Но где же мои собственные принципы? Да тут они, тут. Я пятнадцать лет борюсь за то, чтобы их сохранить. Они срослись с моим сердцем, вошли в плоть и кровь. И вот теперь стали возмутителем спокойствия и камнем преткновения для всех моих близких, о них каждую минуту разбивается вся нежность, все уважение, вся любовь. И что меня делает такой несчастной в моем теперешнем состоянии, так это отношение мужа. Он никогда не умел или не давал себе труда смотреть на меня иначе, чем как на вещь. Ему никогда не приходило в голову, что у меня есть свои принципы, свои привычки, что я пришла к нему из родного дома со своими воспоминаниями, даже со своим жизненным опытом, что моя стойкость сформирована и закалена определенными жизненными обстоятельствами. Он не дал себе труда понять и признать мой душевный склад. Он требует от меня подчинения, отказа от моих принципов. Нет, друг мой, я не в состоянии безропотно выполнить это твое последнее желание. Хоть бы ты меня постепенно подготовил, может, тогда это не было бы так смертельно тяжело! Но раз этого не произошло, раз ты остался чужд моей внутренней жизни, моя привязанность к родителям и чувство долга будут только с каждым днем сильнее. Я создала свой внутренний мир, с которым теперь никак не могу расстаться. О Боже, Ты один — беспристрастный свидетель моих страданий. Кому поведать печаль мою? Ты понимаешь меня, муж мой? Неужто в моей последовательности ты видишь одно упрямство и самодурство и ничего более высокого, благородного? А дети? Ведь они еще слишком молоды… они еще перейдут на твою сторону. Ведь они дети своего времени!

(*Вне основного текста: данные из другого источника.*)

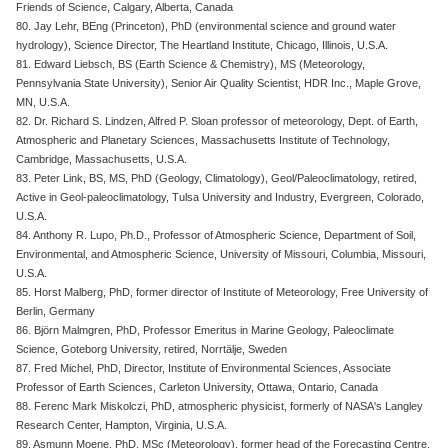
Friends of Science, Calgary, Alberta, Canada
80. Jay Lehr, BEng (Princeton), PhD (environmental science and ground water
hydrology), Science Director, The Heartland Institute, Chicago, Illinois, U.S.A.
81. Edward Liebsch, BS (Earth Science & Chemistry), MS (Meteorology,
Pennsylvania State University), Senior Air Quality Scientist, HDR Inc., Maple Grove,
MN, U.S.A.
82. Dr. Richard S. Lindzen, Alfred P. Sloan professor of meteorology, Dept. of Earth,
Atmospheric and Planetary Sciences, Massachusetts Institute of Technology,
Cambridge, Massachusetts, U.S.A.
83. Peter Link, BS, MS, PhD (Geology, Climatology), Geol/Paleoclimatology, retired,
Active in Geol-paleoclimatology, Tulsa University and Industry, Evergreen, Colorado,
U.S.A.
84. Anthony R. Lupo, Ph.D., Professor of Atmospheric Science, Department of Soil,
Environmental, and Atmospheric Science, University of Missouri, Columbia, Missouri,
U.S.A.
85. Horst Malberg, PhD, former director of Institute of Meteorology, Free University of
Berlin, Germany
86. Björn Malmgren, PhD, Professor Emeritus in Marine Geology, Paleoclimate
Science, Goteborg University, retired, Norrtälje, Sweden
87. Fred Michel, PhD, Director, Institute of Environmental Sciences, Associate
Professor of Earth Sciences, Carleton University, Ottawa, Ontario, Canada
88. Ferenc Mark Miskolczi, PhD, atmospheric physicist, formerly of NASA's Langley
Research Center, Hampton, Virginia, U.S.A.
89. Asmunn Moene, PhD, MSc (Meteorology), former head of the Forecasting Centre,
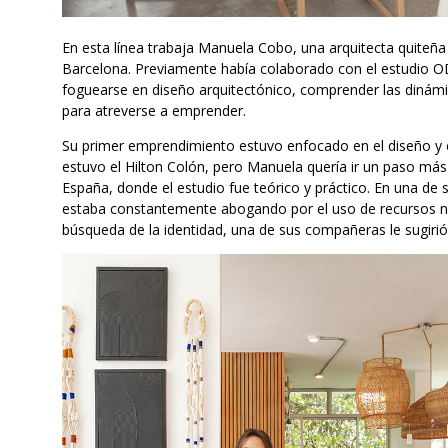
En esta línea trabaja Manuela Cobo, una arquitecta quiteña
Barcelona. Previamente había colaborado con el estudio O
foguearse en diseño arquitectónico, comprender las dinámi
para atreverse a emprender.
Su primer emprendimiento estuvo enfocado en el diseño y 
estuvo el Hilton Colón, pero Manuela quería ir un paso más
España, donde el estudio fue teórico y práctico. En una de 
estaba constantemente abogando por el uso de recursos natu
búsqueda de la identidad, una de sus compañeras le sugirió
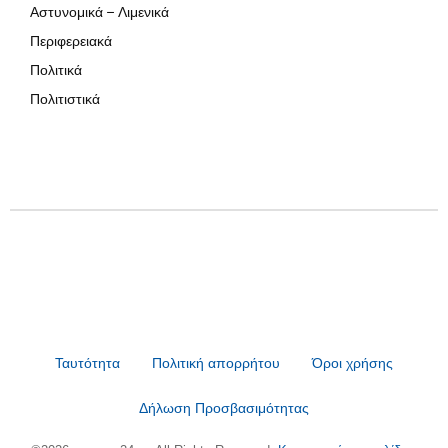
Αστυνομικά – Λιμενικά
Περιφερειακά
Πολιτικά
Πολιτιστικά
Ταυτότητα
Πολιτική απορρήτου
Όροι χρήσης
Δήλωση Προσβασιμότητας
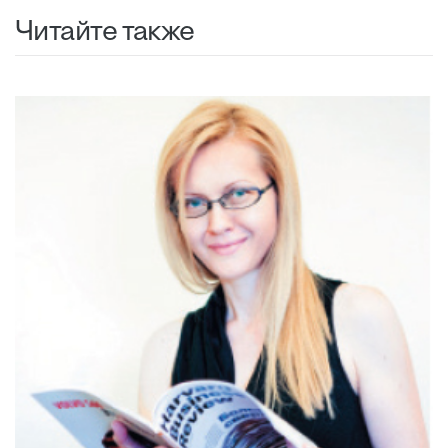
Читайте также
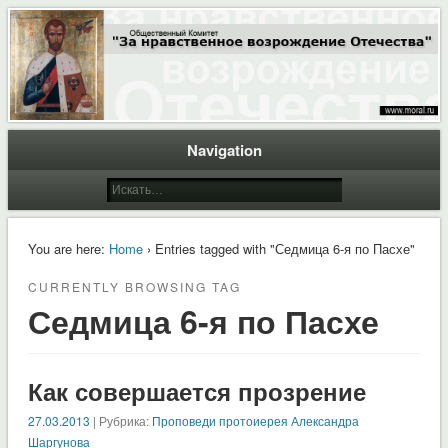
Общественный Комитет "За нравственное возрождение Отечества"
Moral.Ru
Navigation
You are here:
Home
› Entries tagged with "Седмица 6-я по Пасхе"
CURRENTLY BROWSING TAG
Седмица 6-я по Пасхе
Как совершается прозрение
27.03.2013
| Рубрика:
Проповеди протоиерея Александра
Шаргунова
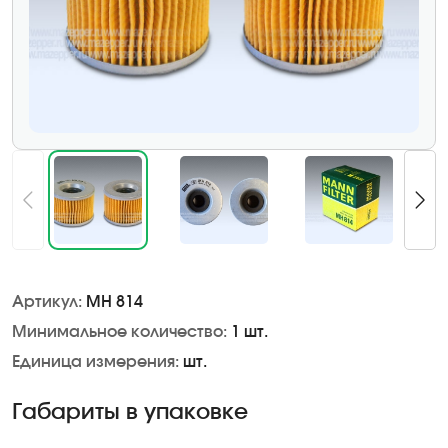
Артикул:
MH 814
Минимальное количество:
1 шт.
Единица измерения:
шт.
Габариты в упаковке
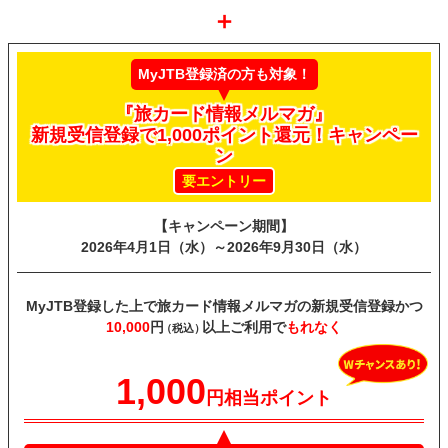
＋
MyJTB登録済の方も対象！
『旅カード情報メルマガ』
新規受信登録で1,000ポイント還元！キャンペー
ン
要エントリー
【キャンペーン期間】
2026年4月1日（水）～
2026年9月30日（水）
MyJTB登録した上で
旅カード情報メルマガの
新規受信登録
かつ
10,000
円
以上ご利用で
もれなく
（税込）
1,000
円相当ポイント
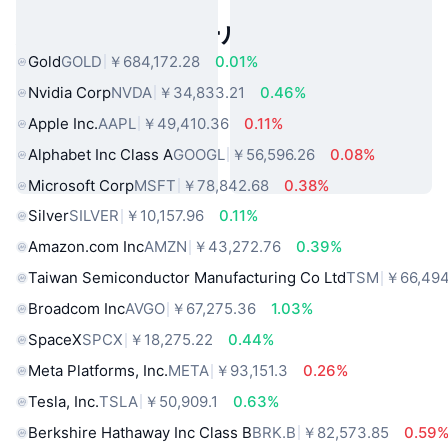
人気のリアルワールドアセット
Gold
GOLD
￥684,172.28
0.01%
Nvidia Corp
NVDA
￥34,833.21
0.46%
Apple Inc.
AAPL
￥49,410.36
0.11%
Alphabet Inc Class A
GOOGL
￥56,596.26
0.08%
Microsoft Corp
MSFT
￥78,842.68
0.38%
Silver
SILVER
￥10,157.96
0.11%
Amazon.com Inc
AMZN
￥43,272.76
0.39%
Taiwan Semiconductor Manufacturing Co Ltd
TSM
￥66,494
Broadcom Inc
AVGO
￥67,275.36
1.03%
SpaceX
SPCX
￥18,275.22
0.44%
Meta Platforms, Inc.
META
￥93,151.3
0.26%
Tesla, Inc.
TSLA
￥50,909.1
0.63%
Berkshire Hathaway Inc Class B
BRK.B
￥82,573.85
0.59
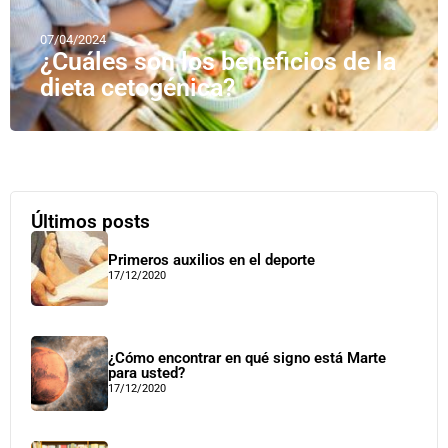
07/04/2024
¿Cuáles son los beneficios de la
dieta cetogénica?
Últimos posts
Primeros auxilios en el deporte
17/12/2020
¿Cómo encontrar en qué signo está Marte
para usted?
17/12/2020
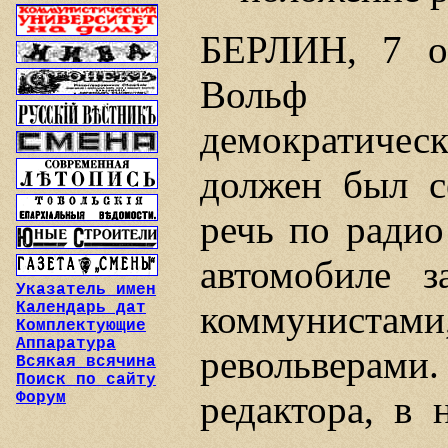
БЕРЛИН, 7 ок
Вольф со
демократиче
должен был с
речь по радио
автомобиле 
Указатель имен
коммунистами
Календарь дат
Комплектующие
Аппаратура
револьвера
Всякая всячина
Поиск по сайту
редактора, в 
Форум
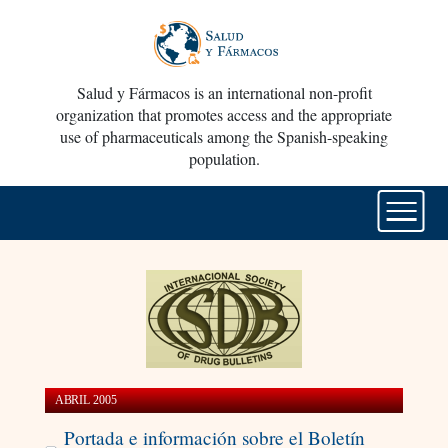
Salud y Fármacos is an international non-profit
organization that promotes access and the appropriate
use of pharmaceuticals among the Spanish-speaking
population.
ABRIL 2005
Portada e información sobre el Boletín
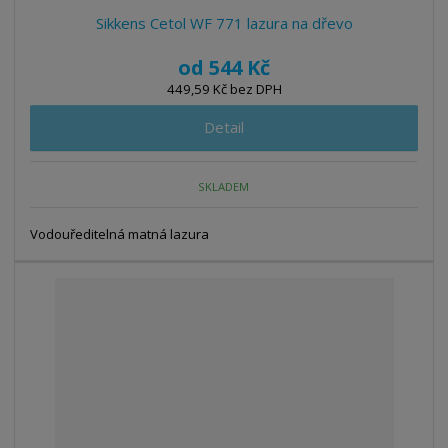
s
s
Sikkens Cetol WF 771 lazura na dřevo
od
544 Kč
449,59 Kč bez DPH
Detail
SKLADEM
Vodouředitelná matná lazura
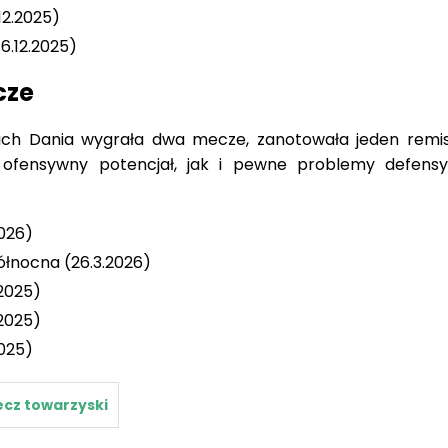
12.2025)
6.12.2025)
cze
ach Dania wygrała dwa mecze, zanotowała jeden remis
o ofensywny potencjał, jak i pewne problemy defen
2026)
ółnocna (26.3.2026)
.2025)
.2025)
2025)
cz towarzyski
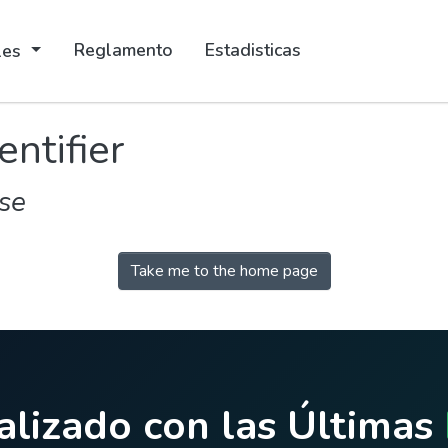
Reglamento
Estadisticas
ales
entifier
se
Take me to the home page
lizado con las Últimas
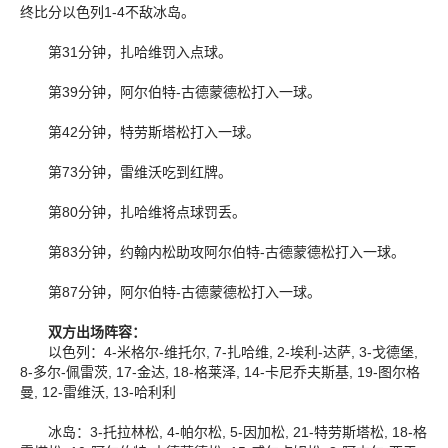
终比分以色列1-4不敌冰岛。
第31分钟，扎哈维罚入点球。
第39分钟，阿尔伯特-古德蒙德松打入一球。
第42分钟，特劳斯塔松打入一球。
第73分钟，雷维沃吃到红牌。
第80分钟，扎哈维将点球罚丢。
第83分钟，约翰内松助攻阿尔伯特-古德蒙德松打入一球。
第87分钟，阿尔伯特-古德蒙德松打入一球。
双方出场阵容：
以色列：4-米格尔-维托尔, 7-扎哈维, 2-埃利-达萨, 3-戈德堡,
8-多尔-佩雷茨, 17-金达, 18-格莱泽, 14-卡尼乔夫斯基, 19-图尔格
曼, 12-雷维沃, 13-哈利利
冰岛：3-托拉林松, 4-帕尔松, 5-因加松, 21-特劳斯塔松, 18-格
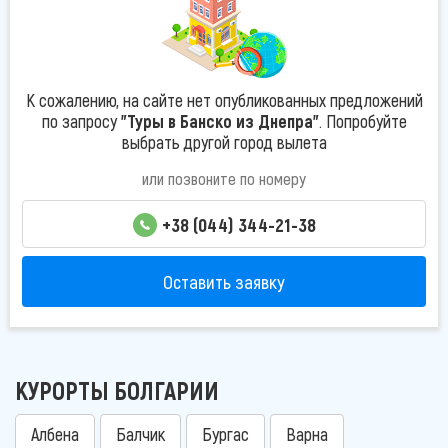
К сожалению, на сайте нет опубликованных предложений
по запросу
"Туры в Банско из Днепра"
. Попробуйте
выбрать другой город вылета
или позвоните по номеру
+38 (044) 344-21-38
Оставить заявку
КУРОРТЫ БОЛГАРИИ
Албена
Балчик
Бургас
Варна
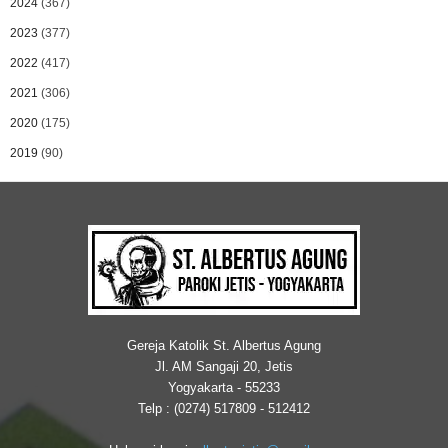
2024
(367)
2023
(377)
2022
(417)
2021
(306)
2020
(175)
2019
(90)
Gereja Katolik St. Albertus Agung
Jl. AM Sangaji 20, Jetis
Yogyakarta - 55233
Telp : (0274) 517809 - 512412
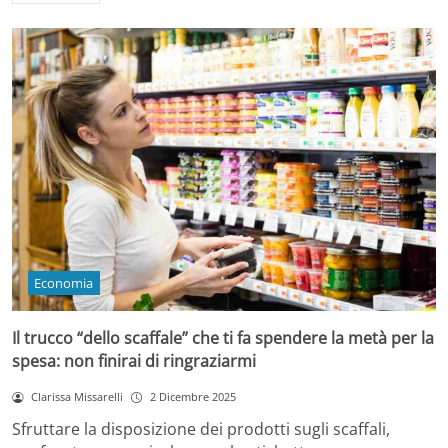
Economia
Il trucco “dello scaffale” che ti fa spendere la metà per la
spesa: non finirai di ringraziarmi
Clarissa Missarelli
2 Dicembre 2025
Sfruttare la disposizione dei prodotti sugli scaffali,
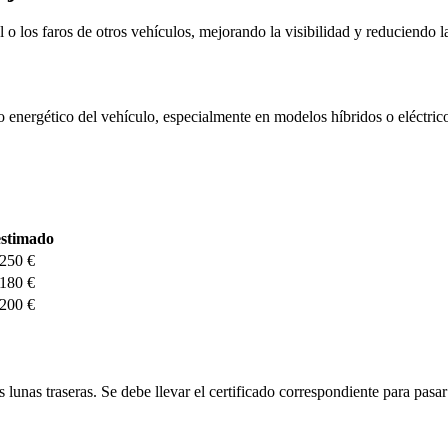
 los faros de otros vehículos, mejorando la visibilidad y reduciendo la 
o energético del vehículo, especialmente en modelos híbridos o eléctr
estimado
 250 €
 180 €
 200 €
 lunas traseras. Se debe llevar el certificado correspondiente para pasa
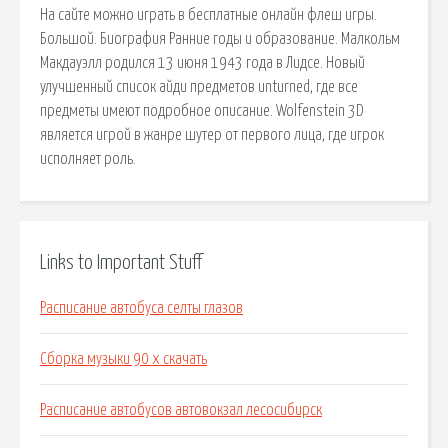
На сайте можно играть в бесплатные онлайн флеш игры.
Большой. Биография Ранние годы и образование. Малкольм
Макдауэлл родился 13 июня 1943 года в Лидсе. Новый
улучшенный список айди предметов unturned, где все
предметы имеют подробное описание. Wolfenstein 3D
является игрой в жанре шутер от первого лица, где игрок
исполняет роль.
Links to Important Stuff
Расписание автобуса селты глазов
Сборка музыки 90 х скачать
Расписание автобусов автовокзал лесосибирск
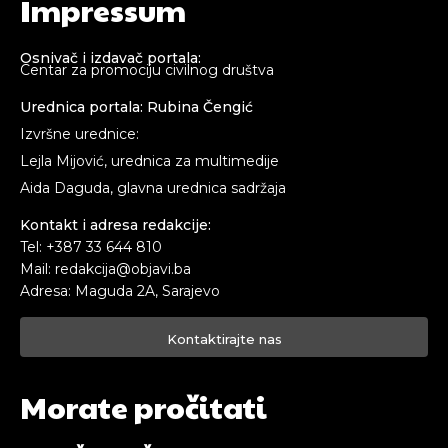
Impressum
Osnivač i izdavač portala:
Centar za promociju civilnog društva
Urednica portala: Rubina Čengić
Izvršne urednice:
Lejla Mijović, urednica za multimedije
Aida Daguda, glavna urednica sadržaja
Kontakt i adresa redakcije:
Tel: +387 33 644 810
Mail: redakcija@objavi.ba
Adresa: Maguda 2A, Sarajevo
Kontaktirajte nas
Morate pročitati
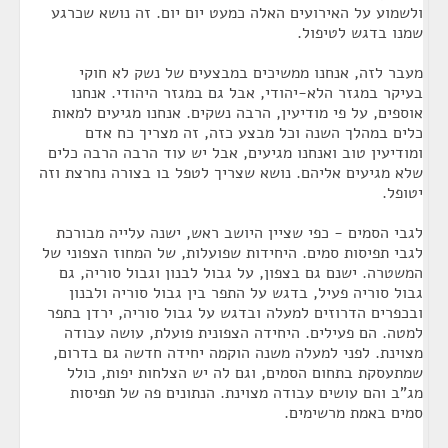
ולשמוע על האירועים האלה כמעט יום יום. זה נושא שכרגע
שמנו בדגש לטיפול.
מעבר לזה, אנחנו ממשיכים במבצעים של נשק לא חוקי
בעיקר במגזר הלא-יהודי, אבל גם במגזר היהודי. אנחנו
אוספים, על פי מודיעין, הרבה נשקים. אנחנו מגיעים למאות
כלים במהלך השנה וכל מבצע כזה, זה מצריך כח אדם
ומודיעין טוב ואנחנו מגיעים, אבל יש עוד הרבה הרבה כלים
שלא מגיעים אליהם. נושא שצריך לטפל בו בצורה נחרצת וזה
יטופל.
לגבי הסמים - כפי שציין היושב ראש, ישנה עלייה מבורכת
לגבי תפיסות סמים. היחידות שפועלות, של המחוז הצפוני של
המשטרה. ישנם גם בצפון, על גבול לבנון וגבול סוריה, גם
גבול סוריה פעיל, בדגש על התפר בין גבול סוריה ולבנון
ובכפרים הדרוזים למעלה ובדגש על גבול סוריה, ירדן בתפר
למטה. הם פעילים. היחידה הצפונית פועלת, עושה עבודה
מצוינת. לפני למעלה משנה הוקמה יחידה חדשה גם בדרום,
שמתעסקת בתחום הסמים, וגם לה יש הצלחות יפות, כולל
מג"ב והם עושים עבודה מצוינת. הנתונים פה של תפיסות
סמים באמת מרשימים.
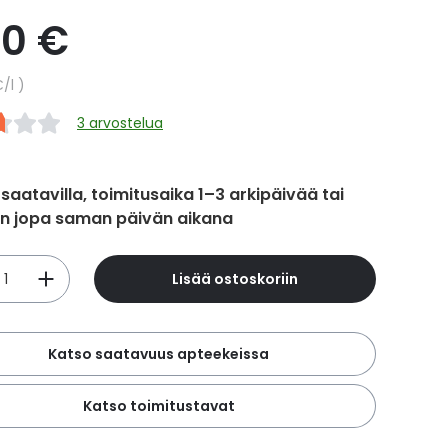
90 €
hinta
€
/l
3 arvostelua
 saatavilla, toimitusaika 1–3 arkipäivää tai
in jopa saman päivän aikana
Lisää ostoskoriin
Katso saatavuus apteekeissa
Katso toimitustavat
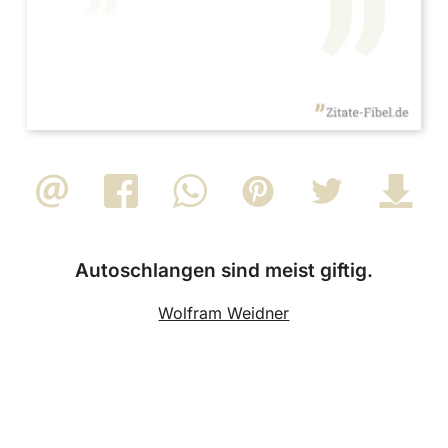
Autoschlangen sind meist giftig.
Wolfram Weidner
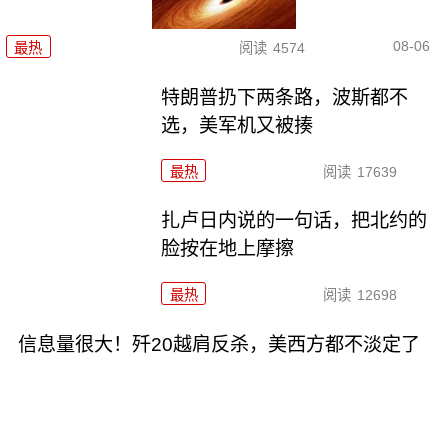
08-06
最热
阅读
4574
特朗普扔下两条路，波斯都不
选，美军机又被揍
最热
阅读
17639
扎卢日内说的一句话，把北约的
脸按在地上摩擦
最热
阅读
12698
信息量很大！歼20越肩反杀，美西方都不淡定了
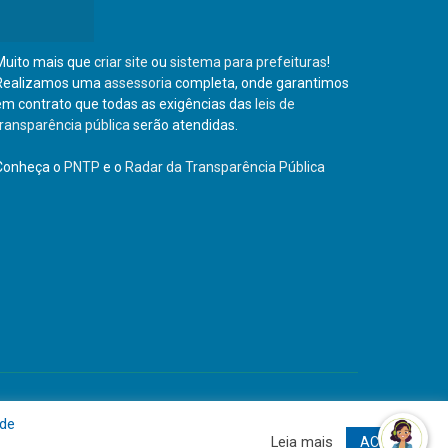
Muito mais que
criar site
ou
sistema para prefeituras
!
Realizamos uma
assessoria
completa, onde garantimos
em contrato que todas as exigências das
leis de
transparência pública
serão atendidas.
Conheça o
PNTP
e o
Radar da Transparência Pública
Site
Acessar Área Administrativa
Acessar o Webmail
 de
Leia mais
ACEITO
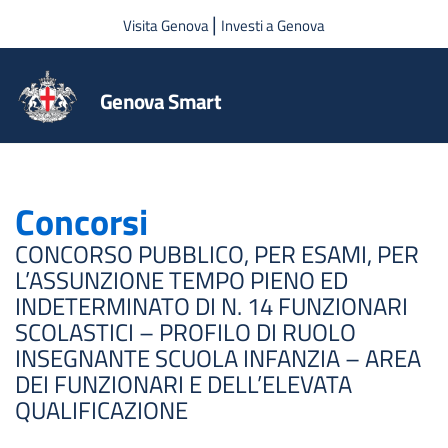
Salta al contenuto principale
|
Visita Genova
Investi a Genova
Genova Smart
Concorsi
CONCORSO PUBBLICO, PER ESAMI, PER
L’ASSUNZIONE TEMPO PIENO ED
INDETERMINATO DI N. 14 FUNZIONARI
SCOLASTICI – PROFILO DI RUOLO
INSEGNANTE SCUOLA INFANZIA – AREA
DEI FUNZIONARI E DELL’ELEVATA
QUALIFICAZIONE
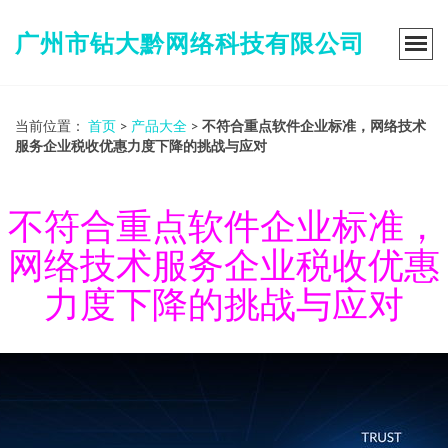
广州市钻大黔网络科技有限公司
当前位置：
首页
>
产品大全
>
不符合重点软件企业标准，网络技术
服务企业税收优惠力度下降的挑战与应对
不符合重点软件企业标准，
网络技术服务企业税收优惠
力度下降的挑战与应对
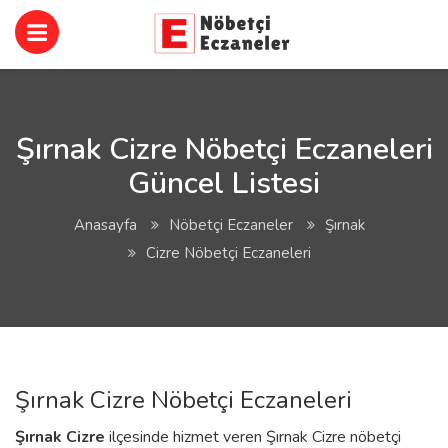
Şırnak Cizre Nöbetçi Eczaneleri
Güncel Listesi
Anasayfa
Nöbetçi Eczaneler
Şırnak
Cizre Nöbetçi Eczaneleri
Şırnak Cizre Nöbetçi Eczaneleri
Şırnak
Cizre
ilçesinde hizmet veren Şırnak Cizre nöbetçi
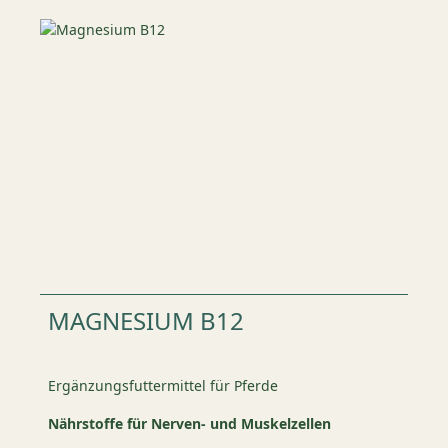
MAGNESIUM B12
Ergänzungsfuttermittel für Pferde
Nährstoffe für Nerven- und Muskelzellen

Нож наточен. Я должна решиться. Нужна операция, иначе я задохнусь. Только дайте же мне время побороть самое себя и собрать душевные силы. Но кто мне поможет? Никто. Значит — назад, в мой собственный мир, в мое сердце, в компанию моих мыслей, в мир моего прошлого, которое есть история, полная смысла и содержания, и в непроницаемое будущее. Я принесу эту ужасную жертву на алтарь домашнего очага. Пока я не уступлю этому желанию моих близких, я не имею права считать, что выполнила свой долг жены и матери. А что стоит моя жизнь без любви, без привязанности, в постоянной непрерывной ссоре с близкими? После каждого скандала из-за этого больного вопроса я вижу смерть перед глазами. Горечь, которую я каждый раз испытываю, могла бы отравить не одну, а три жизни. Ну что ж, палачи, точите свои ножи, я готова. Этим поступком я положу конец вечным насмешкам над религией в моем доме. Лучше уж я сама совершу это ужасное деяние и спасу истинную основу религии — веру. Может быть, если я хочу предотвратить самое худшее, я не имею права дольше медлить. В наши дни приходится быть Хилелем, а не Шамаем[326].

(Двое ученых, представлявших два противоположных направления: Хилель — мягкое, уступчивое, Шамай — строгое.)

О Боже, какое тяжкое, тяжкое бремя возложил Ты на меня! Я живу в самую трудную переходную эпоху, когда мы, еврейские женщины, вступаем в брак без всяких личных прав, мужья считают себя нашими господами и слугами, но никогда — друзьями. О мертвая бумага, разве ты не чувствуешь, какие слова начертала я на тебе? Мне очень тяжело. Я чуть ли не теряю сознание. Рука отказывается писать. Я отшвыриваю эту бумагу. Неужто я должна желать, чтобы она когда-нибудь попала в чьи-то руки?


Так в моем доме была введена трефная кухня. За эту жертву, которую я принесла моим близким, я потребовала выполнения одного желания. Пятьдесят одну неделю в году я буду жить так, как они хотят, но одна неделя, пасхальная, должна принадлежать мне. И никто пусть не встает у меня на пути, не мешает мне праздновать Пасху так, как я привыкла праздновать ее в отчем доме. На том и порешили.